Chez moi, l'air est lourd, pesant. Les murs semblent se rapprocher, et j'ai cette impression d'étouffer dans ce silence oppressant. Je me laisse tomber sur le canapé, fixant mon téléphone comme s'il pouvait m'apporter des réponses, ou au moins, la présence de Lenie à travers quelques mots. Je lui envoie un dernier message, hésitante, m'accrochant au moindre espoir.

Moi : "Je t'en prie, Lenie. Juste une chance de m'expliquer. Si tu as encore un peu de confiance en moi, accorde-moi au moins ça."

Le message reste sans réponse, comme les autres. Je tente alors de l'appeler, mais une fois de plus, je tombe sur son répondeur. Sa voix, mécanique, résonne dans le silence, et je m'effondre.

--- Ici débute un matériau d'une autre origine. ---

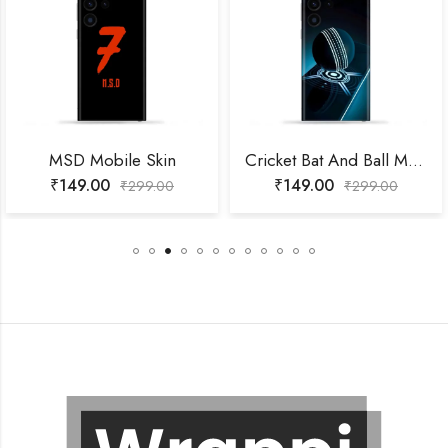
MSD Mobile Skin
Cricket Bat And Ball Mobile Skin
₹
149.00
₹
149.00
₹
299.00
₹
299.00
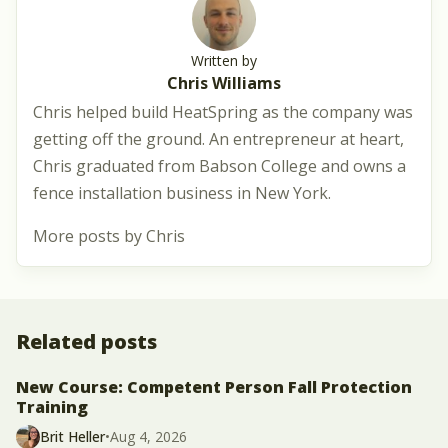
Written by
Chris Williams
Chris helped build HeatSpring as the company was
getting off the ground. An entrepreneur at heart,
Chris graduated from Babson College and owns a
fence installation business in New York.
More posts by Chris
Related posts
New Course: Competent Person Fall Protection
Training
Brit Heller
•
Aug 4, 2026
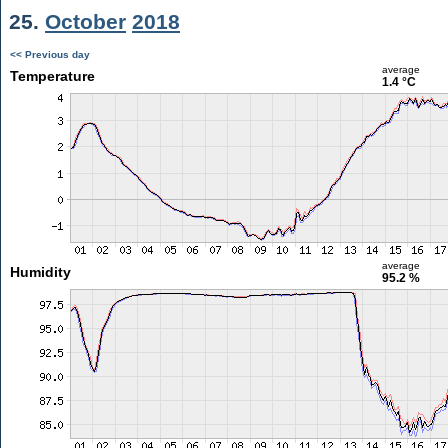
25.
October
2018
<< Previous day
average
Temperature
1.4 °C
average
Humidity
95.2 %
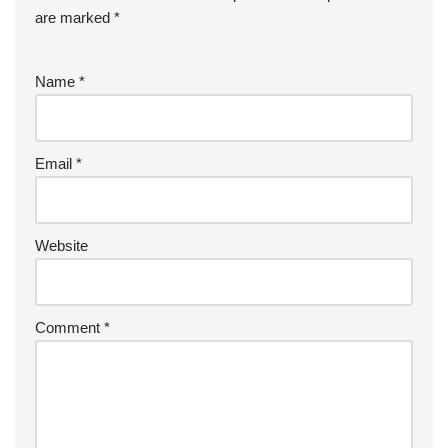
are marked
*
Name
*
Email
*
Website
Comment
*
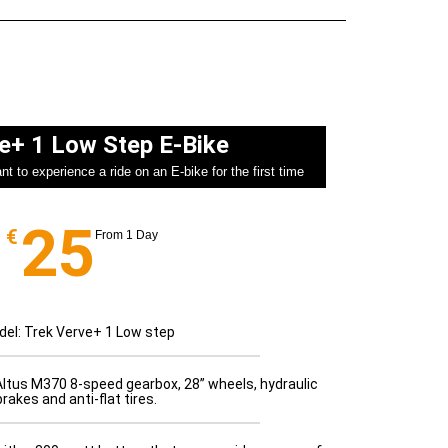
e+ 1 Low Step E-Bike​
t to experience a ride on an E-bike for the first time
25
€
From 1 Day
el: Trek Verve+ 1 Low step
Altus M370 8-speed gearbox, 28” wheels, hydraulic
brakes and anti-flat tires.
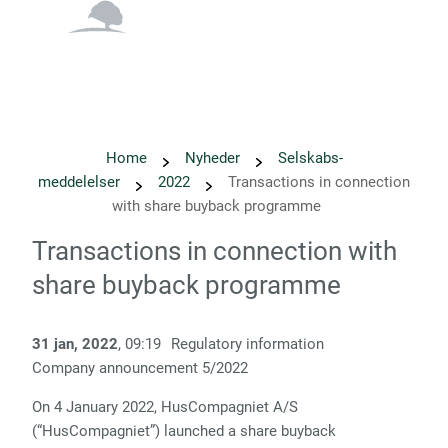
English
Danish
Home
Nyheder
Selskabs­
meddelelser
2022
Transactions in connection
with share buyback programme
Transactions in connection with
share buyback programme
31 jan, 2022
, 09:19
Regulatory information
Company announcement
5/
2022
On 4 January 2022, HusCompagniet A/S
(“HusCompagniet”) launched a share buyback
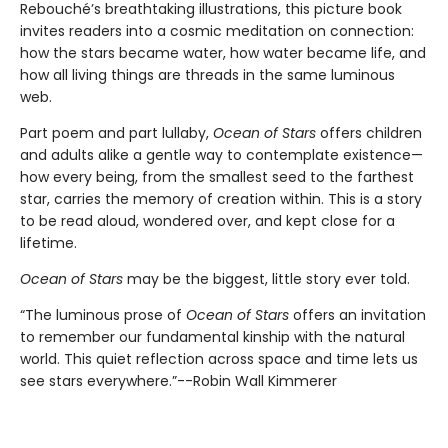
Rebouché’s breathtaking illustrations, this picture book
invites readers into a cosmic meditation on connection:
how the stars became water, how water became life, and
how all living things are threads in the same luminous
web.
Part poem and part lullaby,
Ocean of Stars
offers children
and adults alike a gentle way to contemplate existence—
how every being, from the smallest seed to the farthest
star, carries the memory of creation within. This is a story
to be read aloud, wondered over, and kept close for a
lifetime.
Ocean of Stars
may be the biggest, little story ever told.
“The luminous prose of
Ocean of Stars
offers an invitation
to remember our fundamental kinship with the natural
world. This quiet reflection across space and time lets us
see stars everywhere.”--Robin Wall Kimmerer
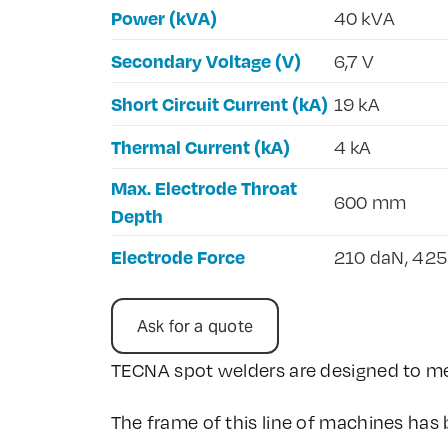
Power (kVA)
40 kVA
Secondary Voltage (V)
6,7 V
Short Circuit Current (kA)
19 kA
Thermal Current (kA)
4 kA
Max. Electrode Throat
600 mm
Depth
Electrode Force
210 daN, 42
Ask for a quote
TECNA spot welders are designed to me
The frame of this line of machines has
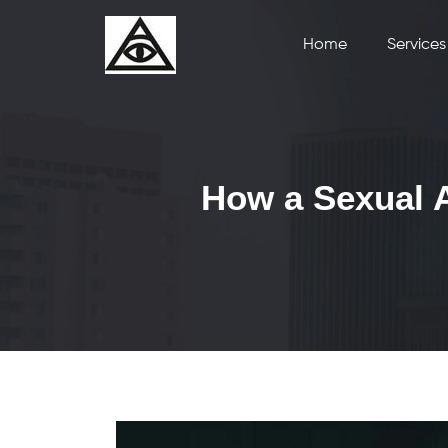
Home
Services
How a Sexual A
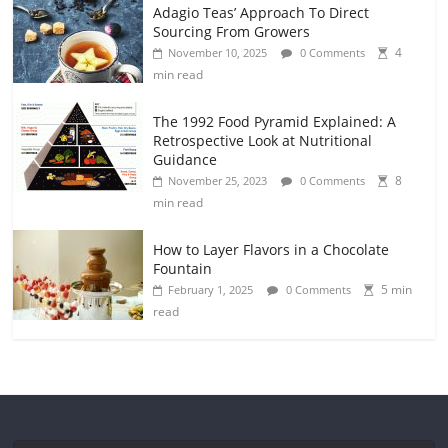
Adagio Teas’ Approach To Direct
Sourcing From Growers
4
November 10, 2025
0 Comments
min read
The 1992 Food Pyramid Explained: A
Retrospective Look at Nutritional
Guidance
8
November 25, 2023
0 Comments
min read
How to Layer Flavors in a Chocolate
Fountain
5 min
February 1, 2025
0 Comments
read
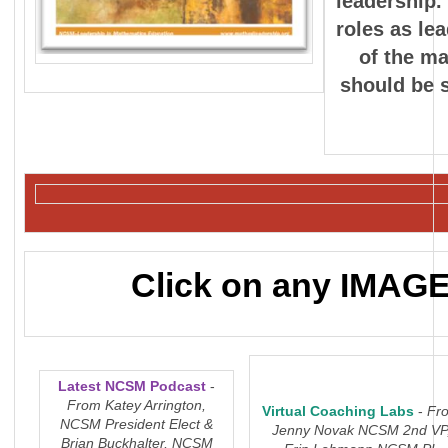
leadership.
roles as le
of the ma
should be s
Click on any IMAGE 
Latest NCSM Podcast
-
From Katey Arrington,
Virtual Coaching Labs
-
Fr
NCSM President Elect &
Jenny Novak NCSM 2nd VP
Brian Buckhalter, NCSM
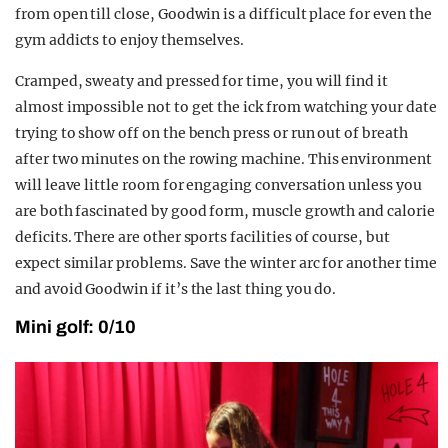
from open till close, Goodwin is a difficult place for even the
gym addicts to enjoy themselves.
Cramped, sweaty and pressed for time, you will find it
almost impossible not to get the ick from watching your date
trying to show off on the bench press or run out of breath
after two minutes on the rowing machine. This environment
will leave little room for engaging conversation unless you
are both fascinated by good form, muscle growth and calorie
deficits. There are other sports facilities of course, but
expect similar problems. Save the winter arc for another time
and avoid Goodwin if it’s the last thing you do.
Mini golf: 0/10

Dans un geste désespéré, je laisse un dernier message vocal, ma voix tremblante, empreinte d'une émotion que je ne peux plus contenir.

"Lenie, je sais que j'ai tout gâché. Je sais que tu m'en veux. Mais je t'assure que ce que Virginie a fait... Je n'ai jamais voulu te blesser. Je t'aime, Lenie. Peut-être que tu ne voudras plus jamais de moi dans ta vie, et je le comprendrai. Mais si tu ressens encore quelque chose, n'importe quoi, laisse-moi une chance. C'est tout ce que je demande."

Je raccroche, la gorge serrée, sentant mes yeux s'embuer. Peut-être qu'elle ne me rappellera jamais. Peut-être que c'est vraiment la fin. Mais au fond de moi, j'espère encore, désespérément. 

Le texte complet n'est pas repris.